Proposed Bury bin changes a 'bad decision' says minister

Bin being taken out
Image caption Grey bins, used for household rubbish, are currently collected every two weeks in Bury

A plan to change collections for household rubbish in Bury to once every three weeks is a "bad decision", the Local Government Minister said.

Council proposals include increasing the regularity of green and blue bin collections from every four weeks to three to help increase recycling.

Bury council is aiming to save £800,000 a year and boost recycling rates from 47% to 60% in the borough.

Brandon Lewis said most people wanted their bins collected "every week".

The Conservative MP said: "The average council tax payer is paying just over £120 a month.

"I think you have a fair point, as a council tax payer, to say 'one of the key things I expect is to have my waste collected'".
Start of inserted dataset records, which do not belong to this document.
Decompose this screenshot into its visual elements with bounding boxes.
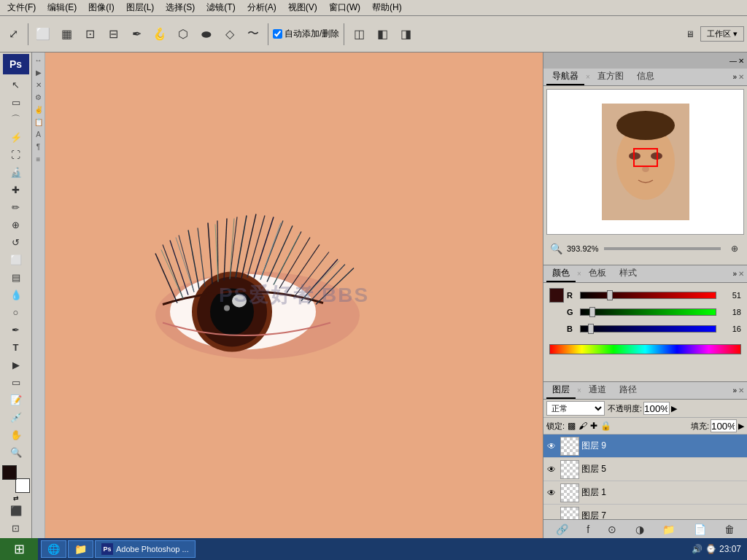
tab-navigator[interactable]: 导航器 [546,69,584,85]
swap-colors-btn[interactable]: ⇄ [13,494,19,502]
workspace-icon[interactable]: 🖥 [683,27,697,42]
layer-row-3[interactable]: 图层 7 [543,505,747,519]
fg-color-preview[interactable] [549,288,564,303]
poly2-btn[interactable]: ◇ [220,24,240,44]
tab-color[interactable]: 颜色 [546,265,576,282]
menu-item-w[interactable]: 窗口(W) [325,0,365,15]
tab-layers[interactable]: 图层 [546,382,576,399]
toolbar-extra-btn1[interactable]: ◫ [349,24,369,44]
adjustment-layer-btn[interactable]: ◑ [635,524,644,535]
quick-mask-tool[interactable]: ⬛ [8,502,24,518]
tray-icon-2[interactable]: ⌚ [705,544,716,554]
blur-tool[interactable]: 💧 [8,287,24,303]
tab-info[interactable]: 信息 [631,69,660,85]
lasso-btn[interactable]: 🪝 [150,24,170,44]
brush-tool[interactable]: ✏ [8,199,24,215]
tab-histogram[interactable]: 直方图 [592,69,630,85]
g-slider-container[interactable] [580,308,716,316]
gradient-tool[interactable]: ▤ [8,269,24,285]
clone-tool[interactable]: ⊕ [8,217,24,233]
lasso-tool-btn[interactable]: ⤢ [3,24,23,44]
zoom-out-icon[interactable]: 🔍 [548,241,564,257]
toolbar-extra-btn2[interactable]: ◧ [372,24,392,44]
side-icon-3[interactable]: ✕ [33,79,44,90]
freeform-btn[interactable]: 〜 [243,24,263,44]
move-tool[interactable]: ↖ [8,77,24,93]
tab-channels[interactable]: 通道 [583,382,612,399]
menu-item-i[interactable]: 图像(I) [84,0,118,15]
menu-item-a[interactable]: 分析(A) [243,0,281,15]
side-icon-5[interactable]: ✌ [33,104,44,115]
delete-layer-btn[interactable]: 🗑 [724,524,735,535]
g-slider-thumb[interactable] [589,307,595,317]
minimize-panels-btn[interactable]: — [729,57,737,65]
menu-item-s[interactable]: 选择(S) [161,0,199,15]
dodge-tool[interactable]: ○ [8,304,24,320]
layer-row-2[interactable]: 👁图层 1 [543,481,747,505]
poly-btn[interactable]: ⬡ [173,24,193,44]
taskbar-ie-btn[interactable]: 🌐 [41,540,66,558]
layer-row-0[interactable]: 👁图层 9 [543,435,747,458]
eraser-tool[interactable]: ⬜ [8,252,24,268]
zoom-in-icon[interactable]: ⊕ [727,241,743,257]
path-selection-tool[interactable]: ▶ [8,357,24,373]
eyedropper-tool2[interactable]: 💉 [8,409,24,425]
layer-eye-1[interactable]: 👁 [545,463,558,476]
side-icon-6[interactable]: 📋 [33,116,44,128]
selection-btn[interactable]: ⬜ [33,24,53,44]
side-icon-7[interactable]: A [33,128,44,140]
layers-close-btn[interactable]: ✕ [738,386,744,394]
notes-tool[interactable]: 📝 [8,392,24,408]
r-slider-container[interactable] [580,292,716,299]
marquee-tool[interactable]: ▭ [8,94,24,110]
b-slider-thumb[interactable] [588,324,594,334]
quick-select-tool[interactable]: ⚡ [8,129,24,145]
close-panels-btn[interactable]: ✕ [738,57,744,65]
navigator-expand-btn[interactable]: » [732,73,737,81]
r-slider-thumb[interactable] [607,290,613,300]
color-swatch-area[interactable] [2,465,30,493]
layer-eye-2[interactable]: 👁 [545,486,558,499]
tab-styles[interactable]: 样式 [614,265,643,282]
toolbar-extra-btn3[interactable]: ◨ [395,24,416,44]
hand-tool[interactable]: ✋ [8,427,24,443]
b-slider-container[interactable] [580,325,716,332]
auto-add-delete-checkbox[interactable]: 自动添加/删除 [273,28,339,40]
side-icon-1[interactable]: ↔ [33,54,44,66]
zoom-slider[interactable] [604,247,721,250]
layer-row-1[interactable]: 👁图层 5 [543,458,747,481]
blend-mode-select[interactable]: 正常 [546,401,605,416]
layer-style-btn[interactable]: f [587,524,589,535]
lock-transparent-btn[interactable]: ▩ [568,421,576,431]
color-expand-btn[interactable]: » [732,270,737,278]
link-layers-btn[interactable]: 🔗 [556,524,568,535]
tray-icon-1[interactable]: 🔊 [692,544,703,554]
side-icon-8[interactable]: ¶ [33,141,44,152]
layer-eye-0[interactable]: 👁 [545,440,558,453]
start-button[interactable]: ⊞ [0,538,38,560]
color-close-btn[interactable]: ✕ [738,270,744,278]
menu-item-l[interactable]: 图层(L) [122,0,159,15]
workspace-button[interactable]: 工作区 ▾ [700,26,744,42]
ellipse-btn[interactable]: ⬬ [196,24,217,44]
shape-tool[interactable]: ▭ [8,374,24,390]
auto-add-delete-input[interactable] [273,29,282,39]
menu-item-f[interactable]: 文件(F) [3,0,40,15]
selection-sub-btn[interactable]: ⊡ [80,24,100,44]
tab-paths[interactable]: 路径 [614,382,643,399]
pen-btn[interactable]: ✒ [126,24,147,44]
layer-group-btn[interactable]: 📁 [662,524,675,535]
menu-item-v[interactable]: 视图(V) [284,0,322,15]
zoom-tool[interactable]: 🔍 [8,444,24,460]
new-layer-btn[interactable]: 📄 [694,524,706,535]
menu-item-e[interactable]: 编辑(E) [43,0,81,15]
lock-move-btn[interactable]: ✚ [590,421,597,431]
fill-input[interactable] [711,419,737,432]
side-icon-2[interactable]: ▶ [33,66,44,78]
lasso-tool[interactable]: ⌒ [8,112,24,128]
healing-tool[interactable]: ✚ [8,182,24,198]
layer-eye-3[interactable] [545,510,558,520]
side-icon-9[interactable]: ≡ [33,153,44,165]
side-icon-4[interactable]: ⚙ [33,91,44,103]
lock-all-btn[interactable]: 🔒 [600,421,611,431]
Bury Council currently collects grey bins, used for household rubbish, every two weeks.

Fly tipping threat

Labour councillor Tony Isherwood said: "We're hoping we can encourage the people of Bury to support us as they supported us in 2011 when we went on to fortnightly collections and we increased the household recycling rate from 28% to 47%.

"We are going to put [the savings] towards the £16m of cuts we have to find next year on top of the £40m we have already found."

Erik Bichard, professor in regeneration and sustainable development at The University of Salford, said: "We have seen that when councils went to fortnightly collections there was a 20% increase in fly tipping.

"Local councils spent £36m last year on cleaning illegal waste deposits, so it could be a situation where money is saved in one area, but is spent in another."

The Greater Manchester Waste Authority said it was backing the proposals.